Donate

Я наблюдаю, следовательно, мне что-то надо

Роман Шорин15/01/18 11:11768

Чистое (не таящее в себе корысть) наблюдение невозможно.

Если начать приближение к этому выводу издалека, то если чистое наблюдение и возможно, то исключительно в двух случаях. Либо наблюдаемое — никакой не объект, а целое. Либо целым оказывается сам наблюдающий. Во всех остальных раскладах наблюдение не будет чистым — мы будем не просто внимать, но примерять, прикидывать, пытаться что-то извлечь или к чему-то приспособить.

Однако, берем первый случай, если наблюдаемое — не объект, а целое, то ему не требуется никакой наблюдающий субъект и оно его, стало быть, упраздняет. Однако, берем второй случай, если целым оказывается наблюдающий, тогда рядом с ним — как с целым — не оказывается никаких объектов.

Первый случай, это когда мы наблюдаем нечто, вдруг раскрывшееся, представшее перед нами цельным, самостоятельным миром — скажем, некую гармонию. Поскольку в словах «представшее перед нами цельным миром» содержится противоречие (цельному миру должно быть не перед кем представать), наблюдение оборачивается совсем иным явлением — уступкой себя тому, что обнаружилось как целое.

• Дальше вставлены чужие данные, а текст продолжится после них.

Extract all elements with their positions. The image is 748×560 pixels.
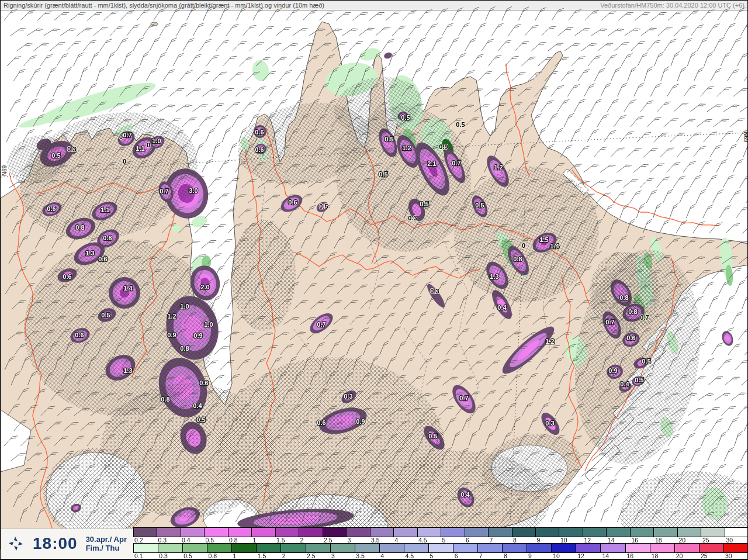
legend-seg <box>183 544 207 552</box>
precip-value-label: 0.8 <box>75 224 84 231</box>
legend-seg <box>429 544 453 552</box>
legend-seg <box>380 544 404 552</box>
valid-date-line2: Fim./ Thu <box>86 544 127 552</box>
legend-tick-label: 3 <box>330 553 355 559</box>
legend-tick-label: 12 <box>576 553 601 559</box>
legend-seg <box>276 528 299 537</box>
legend-tick-label: 10 <box>552 553 576 559</box>
legend-seg <box>724 544 748 552</box>
legend-tick-label: 0.3 <box>158 553 182 559</box>
precip-value-label: 0.3 <box>408 215 417 222</box>
precip-value-label: 1.2 <box>545 338 554 345</box>
legend-seg <box>205 528 228 537</box>
precip-value-label: 0.5 <box>196 416 205 423</box>
met-office-logo <box>7 535 25 552</box>
legend-seg <box>489 528 512 537</box>
legend-tick-label: 0.3 <box>157 537 181 543</box>
precip-value-label: 0.5 <box>401 114 410 121</box>
legend-tick-label: 14 <box>607 537 631 543</box>
legend-seg <box>650 544 675 552</box>
legend-tick-label: 9 <box>527 553 552 559</box>
legend-tick-label: 1.5 <box>257 553 281 559</box>
legend-seg <box>323 528 347 537</box>
precip-value-label: 1.2 <box>167 313 176 320</box>
rain-scale-labels: 0.20.30.40.50.811.522.533.544.5567891012… <box>133 537 748 543</box>
legend-seg <box>418 528 441 537</box>
precip-value-label: 0.3 <box>67 146 76 153</box>
legend-tick-label: 3.5 <box>355 553 379 559</box>
valid-time: 18:00 <box>33 534 78 553</box>
legend-seg <box>158 544 183 552</box>
legend-seg <box>699 544 724 552</box>
legend-seg <box>576 544 601 552</box>
legend-tick-label: 0.5 <box>205 537 228 543</box>
legend-seg <box>701 528 725 537</box>
precip-value-label: 0.3 <box>344 393 352 400</box>
precip-value-label: 1.3 <box>490 273 498 280</box>
legend-seg <box>559 528 583 537</box>
legend-tick-label: 30 <box>724 553 748 559</box>
legend-tick-label: 1 <box>252 537 276 543</box>
weather-map-app: Rigning/skúrir (grænt/blátt/rautt - mm/1… <box>0 0 748 560</box>
legend-tick-label: 0.4 <box>181 537 205 543</box>
legend-seg <box>306 544 331 552</box>
precip-value-label: 1.0 <box>152 137 161 144</box>
legend-tick-label: 20 <box>675 553 699 559</box>
precip-value-label: 0.6 <box>288 199 297 206</box>
precip-value-label: 0 <box>147 141 150 148</box>
legend-tick-label: 25 <box>701 537 725 543</box>
precip-value-label: 0.9 <box>608 367 617 374</box>
precip-value-label: 0.4 <box>620 381 629 388</box>
legend-seg <box>725 528 748 537</box>
precip-value-label: 1.3 <box>123 367 132 374</box>
legend-seg <box>134 544 158 552</box>
legend-seg <box>257 544 281 552</box>
legend-tick-label: 9 <box>536 537 560 543</box>
legend-seg <box>232 544 257 552</box>
legend-seg <box>601 544 625 552</box>
legend-tick-label: 7 <box>478 553 503 559</box>
legend-seg <box>583 528 607 537</box>
legend-seg <box>465 528 489 537</box>
precip-value-label: 0.8 <box>619 294 628 301</box>
legend-seg <box>394 528 417 537</box>
legend-seg <box>299 528 323 537</box>
timestamp-box: 18:00 30.apr./ Apr Fim./ Thu <box>1 528 133 558</box>
precip-value-label: 0.4 <box>460 491 470 498</box>
legend-tick-label: 8 <box>503 553 527 559</box>
valid-date-line1: 30.apr./ Apr <box>86 535 127 544</box>
precip-value-label: 0.8 <box>628 308 637 315</box>
precip-value-label: 1.2 <box>494 164 503 171</box>
legend-seg <box>355 544 380 552</box>
legend-seg <box>478 544 503 552</box>
legend-tick-label: 3 <box>347 537 370 543</box>
precip-value-label: 0.5 <box>420 201 428 208</box>
sleet-scale-labels: 0.10.30.50.811.522.533.544.5567891012141… <box>133 553 748 559</box>
precip-value-label: 0.9 <box>193 332 202 339</box>
precip-value-label: 0.7 <box>459 395 468 402</box>
legend-seg <box>678 528 701 537</box>
precip-value-label: 1.4 <box>550 243 559 250</box>
legend-seg <box>281 544 306 552</box>
legend-seg <box>631 528 654 537</box>
legend-seg <box>404 544 429 552</box>
legend-tick-label: 5 <box>429 553 453 559</box>
legend-tick-label: 8 <box>512 537 536 543</box>
legend-tick-label: 20 <box>678 537 702 543</box>
legend-seg <box>331 544 355 552</box>
precip-value-label: 0.8 <box>513 255 522 262</box>
rain-scale-bar <box>133 527 748 537</box>
legend-seg <box>675 544 699 552</box>
precip-value-label: 0.3 <box>545 420 554 427</box>
precip-value-label: 0.5 <box>51 152 60 159</box>
precip-value-label: 0.6 <box>317 419 325 426</box>
legend-seg <box>654 528 677 537</box>
precip-value-label: 0.7 <box>160 188 168 195</box>
precip-value-label: 1.0 <box>204 321 213 328</box>
legend-seg <box>527 544 552 552</box>
precip-value-label: 3.0 <box>189 187 198 194</box>
precip-value-label: 0.9 <box>167 331 176 338</box>
precip-value-label: 0.5 <box>379 171 387 178</box>
precip-value-label: 0.5 <box>475 202 484 209</box>
precip-value-label: 1.2 <box>402 144 411 151</box>
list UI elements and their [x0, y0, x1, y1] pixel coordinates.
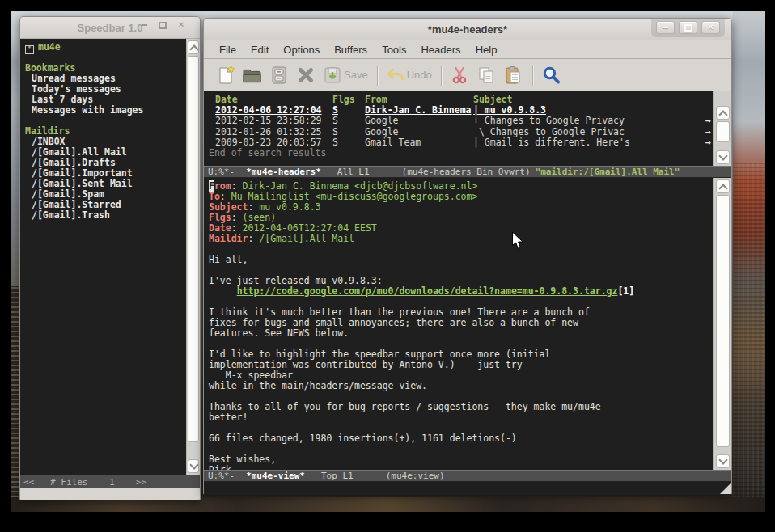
main-titlebar[interactable]: *mu4e-headers* ✕: [204, 19, 731, 40]
menu-buffers[interactable]: Buffers: [327, 42, 375, 57]
message-fields: From: Dirk-Jan C. Binnema <djcb@djcbsoft…: [209, 181, 713, 244]
new-document-icon: [215, 65, 236, 86]
scroll-down-icon[interactable]: [716, 454, 730, 468]
body-link-line: http://code.google.com/p/mu0/downloads/d…: [209, 286, 713, 297]
speedbar-window: Speedbar 1.0 ✕ *mu4e BookmarksUnread mes…: [19, 16, 201, 500]
undo-button[interactable]: Undo: [385, 65, 432, 86]
header-row[interactable]: 2012-01-26 01:32:25SGoogle \ Changes to …: [204, 127, 713, 137]
blank-line: [209, 244, 713, 255]
modeline-position: All L1: [337, 167, 370, 177]
message-field-subject: Subject: mu v0.9.8.3: [209, 202, 713, 213]
headers-modeline: U:%*- *mu4e-headers* All L1 (mu4e-header…: [204, 166, 731, 178]
open-folder-icon: [242, 65, 263, 86]
toolbar: Save Undo: [204, 59, 731, 91]
menu-edit[interactable]: Edit: [244, 42, 276, 57]
headers-scrollbar[interactable]: [713, 91, 731, 166]
menu-help[interactable]: Help: [468, 42, 505, 57]
window-resize-grip[interactable]: [720, 483, 731, 494]
search-icon: [540, 65, 561, 86]
paste-button[interactable]: [502, 65, 523, 86]
body-line: Best wishes,: [209, 454, 713, 465]
save-label: Save: [344, 69, 368, 81]
menu-headers[interactable]: Headers: [413, 42, 468, 57]
body-line: 66 files changed, 1980 insertions(+), 11…: [209, 433, 713, 444]
speedbar-statusline: << # Files 1 >>: [20, 475, 200, 488]
new-document-button[interactable]: [215, 65, 236, 86]
view-modeline: U:%*- *mu4e-view* Top L1 (mu4e:view): [204, 470, 731, 482]
wallpaper-buildings-left: [11, 286, 19, 512]
echo-area: [204, 482, 731, 495]
speedbar-item[interactable]: Messages with images: [25, 105, 186, 116]
column-date[interactable]: Date: [215, 95, 332, 105]
cut-button[interactable]: [449, 65, 470, 86]
scroll-up-icon[interactable]: [188, 40, 199, 54]
speedbar-titlebar[interactable]: Speedbar 1.0 ✕: [20, 17, 200, 39]
view-scroll-thumb[interactable]: [716, 195, 730, 447]
speedbar-maximize-button[interactable]: [155, 19, 170, 31]
menu-tools[interactable]: Tools: [375, 42, 413, 57]
file-cabinet-icon: [269, 65, 290, 86]
menu-bar: FileEditOptionsBuffersToolsHeadersHelp: [204, 40, 731, 59]
body-line: Dirk.: [209, 465, 713, 470]
modeline-modes: (mu4e-headers Bin Ovwrt): [402, 167, 531, 177]
speedbar-scroll-thumb[interactable]: [188, 56, 199, 442]
close-buffer-button[interactable]: [295, 65, 316, 86]
column-flgs[interactable]: Flgs: [332, 95, 365, 105]
speedbar-close-button[interactable]: ✕: [174, 19, 188, 31]
headers-column-row: Date Flgs From Subject: [204, 95, 713, 105]
speedbar-list: *mu4e BookmarksUnread messagesToday's me…: [20, 39, 186, 475]
column-subject[interactable]: Subject: [473, 95, 713, 105]
speedbar-root-item[interactable]: *mu4e: [25, 42, 186, 53]
headers-scroll-thumb[interactable]: [716, 121, 730, 142]
copy-icon: [476, 65, 497, 86]
header-row[interactable]: 2012-02-15 23:58:29SGoogle+ Changes to G…: [204, 116, 713, 126]
download-link[interactable]: http://code.google.com/p/mu0/downloads/d…: [237, 285, 618, 297]
save-icon: [322, 65, 343, 86]
scroll-down-icon[interactable]: [188, 459, 199, 473]
body-line: while in the main/headers/message view.: [209, 381, 713, 391]
speedbar-resize-grip[interactable]: [188, 488, 199, 499]
minimize-button[interactable]: [656, 21, 675, 34]
maximize-button[interactable]: [679, 21, 697, 34]
open-file-button[interactable]: [242, 65, 263, 86]
search-button[interactable]: [540, 65, 561, 86]
undo-label: Undo: [407, 69, 432, 81]
column-from[interactable]: From: [365, 95, 473, 105]
header-row[interactable]: 2012-04-06 12:27:04SDirk-Jan C. Binnema|…: [204, 105, 713, 116]
header-rows: 2012-04-06 12:27:04SDirk-Jan C. Binnema|…: [204, 105, 713, 148]
headers-pane: Date Flgs From Subject 2012-04-06 12:27:…: [204, 91, 713, 166]
paste-icon: [502, 65, 523, 86]
save-button[interactable]: Save: [322, 65, 368, 86]
speedbar-minimize-button[interactable]: [137, 19, 151, 31]
undo-icon: [385, 65, 406, 86]
delete-icon: [295, 65, 316, 86]
scroll-up-icon[interactable]: [716, 106, 730, 120]
body-line: better!: [209, 412, 713, 423]
menu-file[interactable]: File: [212, 42, 244, 57]
menu-options[interactable]: Options: [276, 42, 327, 57]
dired-button[interactable]: [269, 65, 290, 86]
scroll-down-icon[interactable]: [716, 150, 730, 164]
modeline-buffer-name: *mu4e-view*: [246, 471, 305, 481]
cut-icon: [449, 65, 470, 86]
headers-footer: End of search results: [204, 148, 713, 158]
toolbar-separator: [441, 65, 442, 86]
view-scrollbar[interactable]: [713, 178, 731, 470]
main-window-title: *mu4e-headers*: [428, 23, 507, 36]
truncation-arrow-icon: →: [705, 116, 713, 126]
body-line: Thanks to all of you for bug reports / s…: [209, 402, 713, 412]
body-line: Hi all,: [209, 255, 713, 265]
mu4e-headers-window: *mu4e-headers* ✕ FileEditOptionsBuffersT…: [203, 18, 732, 495]
speedbar-scrollbar[interactable]: [186, 39, 200, 475]
modeline-buffer-name: *mu4e-headers*: [246, 167, 321, 177]
scroll-up-icon[interactable]: [716, 179, 730, 193]
blank-line: [209, 444, 713, 454]
close-button[interactable]: ✕: [701, 21, 720, 34]
modeline-position: Top L1: [321, 471, 354, 481]
message-body: Hi all, I've just released mu v0.9.8.3: …: [209, 244, 713, 470]
copy-button[interactable]: [476, 65, 497, 86]
speedbar-item[interactable]: /[Gmail].Trash: [25, 210, 186, 221]
toolbar-separator: [532, 65, 533, 86]
body-line: features. See NEWS below.: [209, 328, 713, 339]
header-row[interactable]: 2009-03-23 20:03:57SGmail Team| Gmail is…: [204, 137, 713, 148]
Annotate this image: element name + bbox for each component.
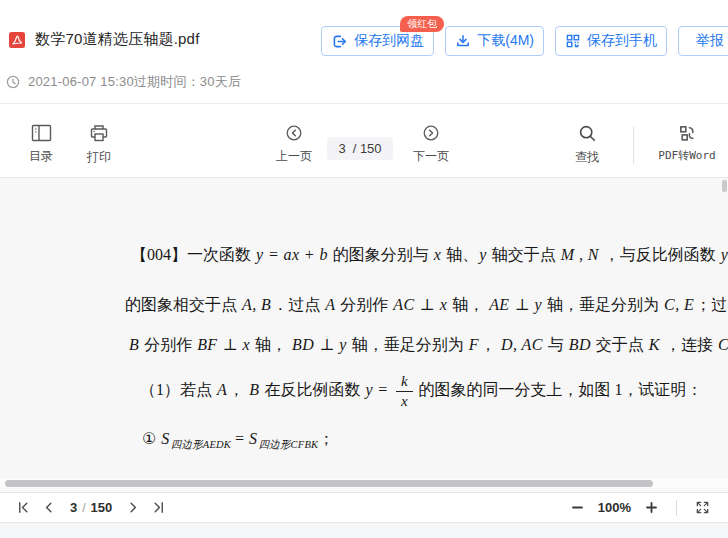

Приведем пример. Поразил нас кто-то своей душевной красотой, мужеством или свободой — и мы смотрим на него так, словно мы бесплотны, словно нет у нас своих забот и интересов. Конечно, мы можем вовсе не отозваться на красоту как красоту, но если все–таки отозвались, то всегда как чистый, не пытающийся что-то из нее извлечь, ни на что не претендующий, просто так дарящий свое внимание свидетель. Который — именно в силу его предельной чистоты — скорее вообще отсутствует, нежели присутствует. Который оказывается лишней сущностью, потому как параллельно с бытием красоты как целого не может быть никакого другого процесса — скажем, ее наблюдения. Наблюдение красоты — всего лишь некорректное описание ситуации приобщения к ее бытию. Наблюдения красоты не происходит ни секунды — мы сразу же проваливаемся, вбираемся в нее как в единственное, что имеется или происходит.

Считается, что для того, чтобы узреть истину, нужно отбросить все свои желания, интересы, ожидания и расчеты. Если уж договаривать, то нужно отбросить всего себя, ибо что мы без вышеперечисленного? Если уж договаривать до конца, то условием проявления истины является полное устранение всех зрителей или наблюдателей, ибо она есть лишь тогда, когда она есть безотносительно кому- и чему-либо; когда, другими словами, она есть как единственное — как все, что есть.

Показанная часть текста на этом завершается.